Celebrating Black History Month
Black History Month provides an opportunity to recognize and honor African Americans’ achievements, contributions, and cultural heritage. This year’s theme, “The Black Family: Representation, Identity, and Diversity,” highlights the importance of family in the black community and the diversity within the black family experience. We can work towards greater understanding, representation, and equality for black families and individuals by recognizing and celebrating this theme.
The origin of Black History Month dates back to 1925, when historian and founder of the Association for the Study of Negro Life and History, Dr. Carter G. Woodson, announced his idea for a nationally celebrated Negro History week to honor the numerous contributions that blacks have made to American society. Negro History Week was first celebrated the following year in February 1926 in major cities across the United States. It was expanded to a month-long event in 1976, fifty years after the original Negro History Week. President Gerald R. Ford declared February Black History Month. During this time he called for Americans to “seize the opportunity to honor the too-often neglected accomplishments of black Americans in every area of endeavor throughout history.
Dr. Woodson’s organization is now known as the Association for the Study of African American Life and History (ASALH), whose mission is to preserve, promote and educate the global community about black life, history, and culture year-round. The ASALH aims to raise awareness of African Americans’ contributions to society while fighting for equality. The Association for the Study of African American Life and History works to empower black people through its education and outreach.
2023 Black History Month Theme: Black Resistance
It explores how African-Americans have fought repression from America’s earliest days. From escaping the plantation to rising out of poverty and the struggle for equal housing and education to voting rights, the resistance lives on even into the 21st century. It also highlights the institutions and affiliations that have lobbied, litigated, legislated, protested, and achieved success.
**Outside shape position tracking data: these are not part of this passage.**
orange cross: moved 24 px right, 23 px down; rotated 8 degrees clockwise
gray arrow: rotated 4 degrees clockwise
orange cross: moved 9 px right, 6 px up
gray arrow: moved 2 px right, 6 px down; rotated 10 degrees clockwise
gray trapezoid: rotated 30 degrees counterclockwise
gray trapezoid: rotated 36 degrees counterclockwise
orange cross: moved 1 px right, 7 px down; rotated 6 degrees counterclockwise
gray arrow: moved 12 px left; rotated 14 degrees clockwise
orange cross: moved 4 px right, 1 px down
Ways to Honor Black History Month
Black History Month runs through February and television celebrates Black voices and stories across film, television, politics, sports and more. PBS has an entire schedule of programming for Black History Month. Visit a Black Museum. Donate time or money to the ASALH, the NAACP legal defense fund, Thurgood Marshall College Fund, the African American Experience Fund (A division of the National Park Foundation,) Black Girls Code, or other worthy causes.
The Library of Congress, National Archives and Records Administration, National Endowment for the Humanities, National Gallery of Art, National Park Service, Smithsonian Institution, and United States Holocaust Memorial Museum join in paying tribute to the generations of African Americans who struggled with adversity to achieve full citizenship in American society.